Implementing Data Governance Best Practices for PI System, PI Asset Framework (AF), and PI Vision
Implementing data governance best practices for PI System, PI Asset Framework (AF), and PI Vision requires a specialized approach, given these systems' role in handling operational data for industrial environments. Here’s an overview of how these systems can be effectively governed:
1. Define Clear Data Management Strategies Aligned with Operational Goals
In PI System environments, data must be managed with industrial and operational goals in mind. Creating a data management strategy should start by:
- Aligning data governance with the organization’s operational objectives, such as reducing downtime, optimizing processes, and ensuring compliance.
- Prioritizing critical data assets, such as time-series data from sensors and equipment metadata, which directly impact operational efficiency and decision-making.
- Developing a data inventory within the PI AF structure to classify and understand data assets and dependencies.
2. Establish Ownership and Responsibility
Defining clear roles for managing PI data ensures accountability and maintains data integrity:
- Data Stewards: Assign PI Data Stewards who are responsible for the data quality, security, and lifecycle within the PI environment. They should ensure adherence to standards and policies.
- Process Engineers as Business Data Owners: In many cases, process engineers are the best business owners for PI data, as they understand the operational context.
- Cross-Functional Teams: Include IT, OT (Operational Technology), and compliance representatives to promote collaboration and address diverse data requirements.
3. Implement Robust Data Quality, Access, and Security Policies
For PI System and PI Vision, data quality, access control, and security are paramount:
- Data Quality: Establish automated data quality checks and alerts for data irregularities. Tools such as PI Analytics can monitor for anomalies in time-series data and create alerts for potential issues.
- Access Control: PI System should enforce role-based access control (RBAC), ensuring only authorized personnel can access sensitive operational data. Configuring security groups in PI AF and PI Vision helps control access at the asset level.

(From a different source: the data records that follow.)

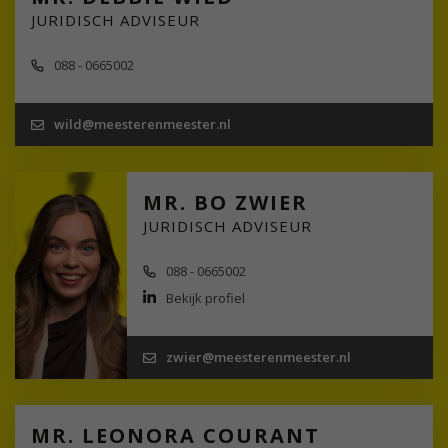
JURIDISCH ADVISEUR
088 - 0665002
wild@meesterenmeester.nl
MR. BO ZWIER
JURIDISCH ADVISEUR
088 - 0665002
Bekijk profiel
zwier@meesterenmeester.nl
MR. LEONORA COURANT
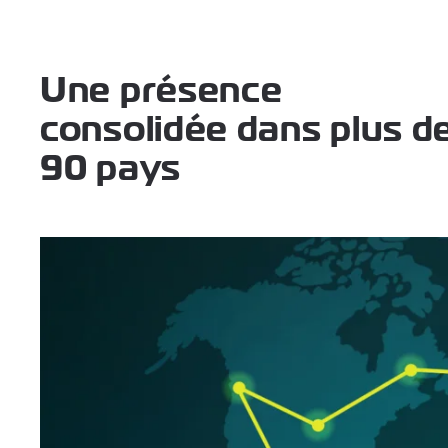
Une présence
consolidée dans plus d
90 pays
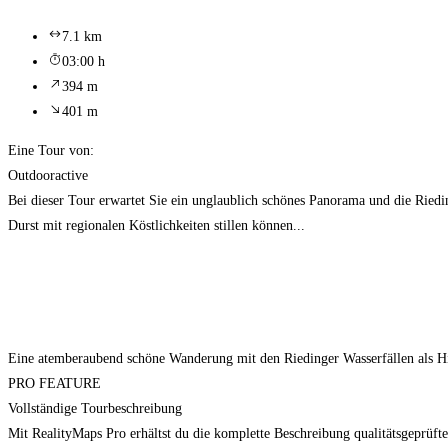
7.1 km
03:00 h
394 m
401 m
Eine Tour von:
Outdooractive
Bei dieser Tour erwartet Sie ein unglaublich schönes Panorama und die Ried
Durst mit regionalen Köstlichkeiten stillen können...
Eine atemberaubend schöne Wanderung mit den Riedinger Wasserfällen als Hig
PRO FEATURE
Vollständige Tourbeschreibung
Mit RealityMaps Pro erhältst du die komplette Beschreibung qualitätsgeprüfte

- Data Security: Enforce security measures to protect data from unauthorized access. Integrate with Windows Identities (Active Directory) and limit edit access to both PI tag configuration changes and PI data changes.

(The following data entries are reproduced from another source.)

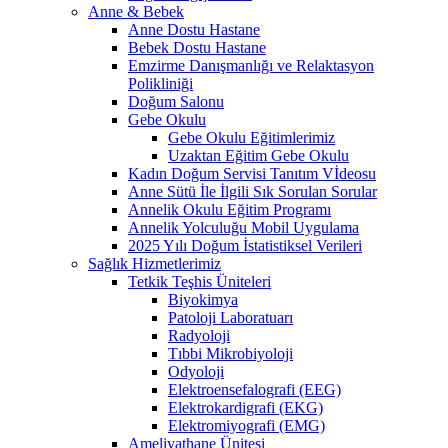
Anne & Bebek
Anne Dostu Hastane
Bebek Dostu Hastane
Emzirme Danışmanlığı ve Relaktasyon
Polikliniği
Doğum Salonu
Gebe Okulu
Gebe Okulu Eğitimlerimiz
Uzaktan Eğitim Gebe Okulu
Kadın Doğum Servisi Tanıtım Vİdeosu
Anne Sütü İle İlgili Sık Sorulan Sorular
Annelik Okulu Eğitim Programı
Annelik Yolculuğu Mobil Uygulama
2025 Yılı Doğum İstatistiksel Verileri
Sağlık Hizmetlerimiz
Tetkik Teşhis Üniteleri
Biyokimya
Patoloji Laboratuarı
Radyoloji
Tıbbi Mikrobiyoloji
Odyoloji
Elektroensefalografi (EEG)
Elektrokardigrafi (EKG)
Elektromiyografi (EMG)
Ameliyathane Ünitesi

4. Maintain Data Lifecycle and Version Control
Data lifecycle management is essential for PI System data, especially given the historical nature of operational data:
- Data Retention Policies: Define retention periods for time-series data, metadata, and event frames based on business and compliance requirements.
- Version Control: Maintain version control for key data structures in PI AF, including assets and templates, to ensure data consistency during changes.
5. Foster a Culture of Continuous Improvement and Adaptation
Data governance is not a static process. For PI System environments, continuous monitoring and adaptation are crucial:
- Regular Audits and Quality Checks: Perform regular data quality audits and security assessments to maintain data integrity and address emerging vulnerabilities.
- Adapt to Changes in Regulatory and Business Requirements: Compliance with regulations like GDPR or industry-specific standards may require adjustments to data governance practices, particularly regarding data storage and access.
Leveraging Tycho Data Osprey for Data Quality and Tag Usage in PI Systems
A tool like Osprey can provide added value by automating data quality monitoring and tracking usage within the PI ecosystem:
- Data Profiling and Quality Monitoring: Tools that integrate with PI can help by identifying anomalies, flagging quality issues, and supporting validation.
- Data Usage Tracking: Tracking usage is particularly useful when dealing with derived metrics or aggregated data in PI AF, allowing for more accurate impact analysis.
- Data Entry Validation: Validating logged data before being written to PI Data Archive helps maintain high-quality historian data.
Conclusion
Robust data governance practices enable PI System, PI AF, and PI Vision users to ensure data quality, security, and compliance while driving operational insights. With the right strategy, organizations can maximize the value of their PI data, contributing to improved performance, compliance, and informed decision-making.